Generalising with a new higher-order function
Let’s start by separating the calculation from the stateful mapping. We can do
this by creating a new mapWithState higher-order function.
addAnIncrementingAmount :: [Int] -> [Int]
addAnIncrementingAmount numbers = mapWithState addAmount 0 numbers
mapWithState :: (a -> state -> (b, state)) -> state -> [a] -> [b]
mapWithState f state xs = fst $ foldl f ([], state) xs
addAmount :: Int -> Int -> (Int, Int)
addAmount number amountToAdd = (number + amountToAdd, amountToAdd + 1)

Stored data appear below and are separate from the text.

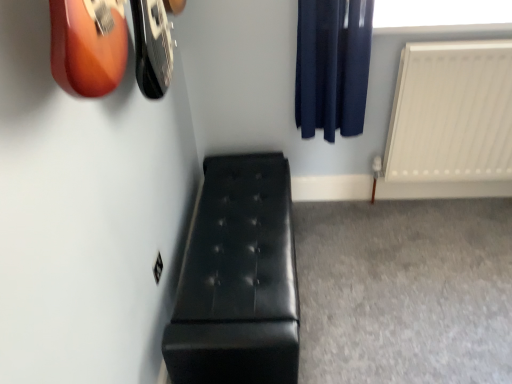 The image size is (512, 384). What are the coordinates of `free point below dark blue fabric curtain at upper right (from a real-world perspective)` in the screenshot? It's located at (336, 208). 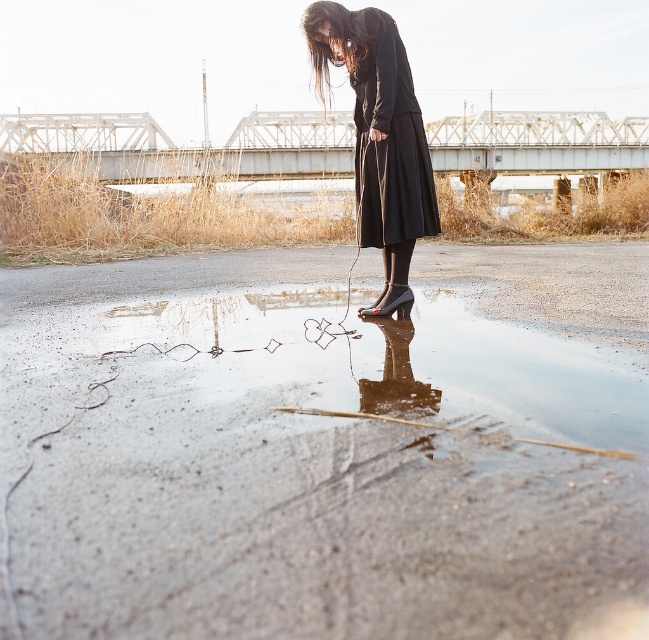 From the picture: Who is higher up, glossy concrete puddle at center or black matte dress at center?

black matte dress at center is higher up.

Who is positioned more to the right, glossy concrete puddle at center or black matte dress at center?

black matte dress at center

Is point (326, 420) closer to viewer compared to point (397, 214)?

Yes, it is.

This screenshot has width=649, height=640. In order to click on glossy concrete puddle at center in this screenshot , I will do `click(312, 474)`.

Can you confirm if glossy concrete puddle at center is shorter than matte black dress at center?

Correct, glossy concrete puddle at center is not as tall as matte black dress at center.

Between glossy concrete puddle at center and matte black dress at center, which one is positioned higher?

matte black dress at center

This screenshot has width=649, height=640. Describe the element at coordinates (312, 474) in the screenshot. I see `glossy concrete puddle at center` at that location.

This screenshot has height=640, width=649. What are the coordinates of `glossy concrete puddle at center` in the screenshot? It's located at pos(312,474).

Which is behind, point (387, 285) or point (384, 124)?

Point (387, 285)

Find the location of a particular element. matte black dress at center is located at coordinates (380, 136).

Between point (373, 170) and point (424, 186), which one is positioned behind?

Positioned behind is point (373, 170).

Where is `matte black dress at center`? matte black dress at center is located at coordinates (380, 136). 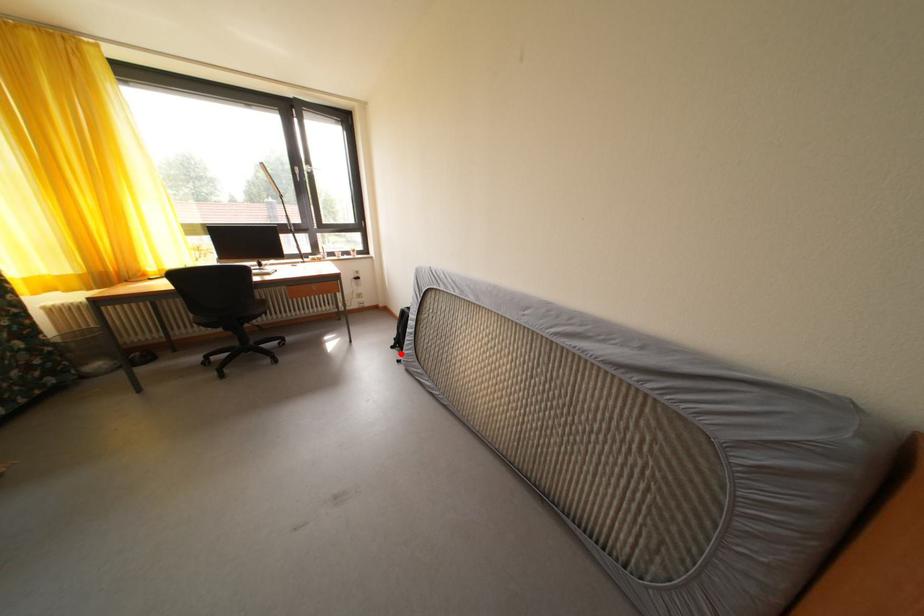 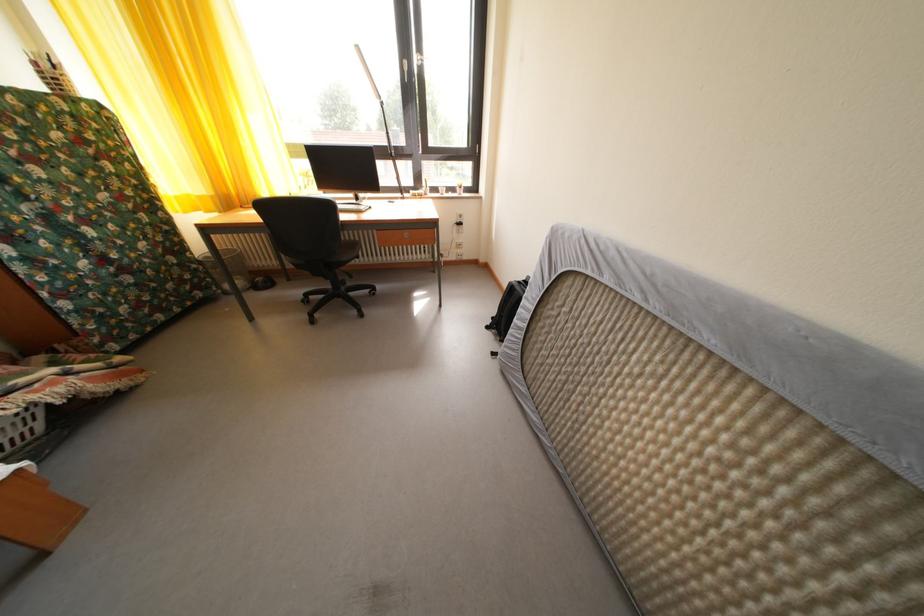 Question: I am providing you with two images of the same scene from different viewpoints. Given a red point in image1, look at the same physical point in image2. Is it:

Choices:
 (A) Closer to the viewpoint
 (B) Farther from the viewpoint

Answer: (A) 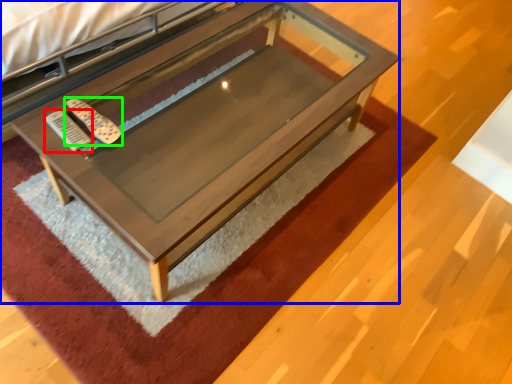 Question: Based on their relative distances, which object is farther from remote (highlighted by a red box)? Choose from table (highlighted by a blue box) and remote (highlighted by a green box).

Choices:
 (A) table
 (B) remote

Answer: (A) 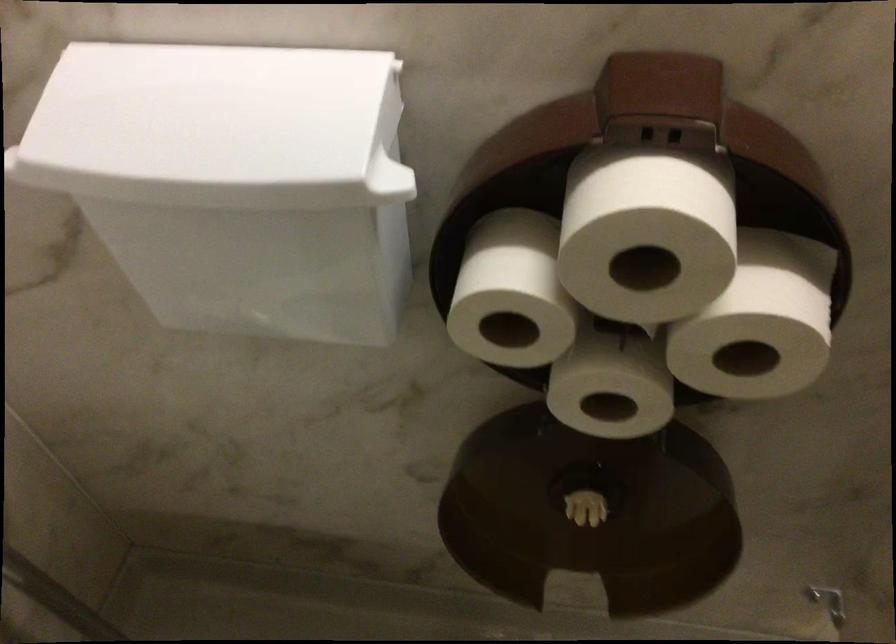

This is a nice separation of concerns. The mapWithState function is concerned
with building the resulting list and passing the state through, while the
addAmount function is only concerned with our calculation. This is a good
start, but it’s not clear in the type of addAmount which argument is the
state and which is the element we are mapping - can we do something about
that?
The type signature should give us a clue as to what we could try. The fact that
it returns a tuple of (result, newState) should make us think about the
State monad.
The State Monad
State is available via Control.Monad.State of the mtl1 package. It is
defined like this:
newtype State s a = State { runState :: State s a -> s -> a }
And is used like this:
import Control.Monad.State (State, get, modify, put, evalState)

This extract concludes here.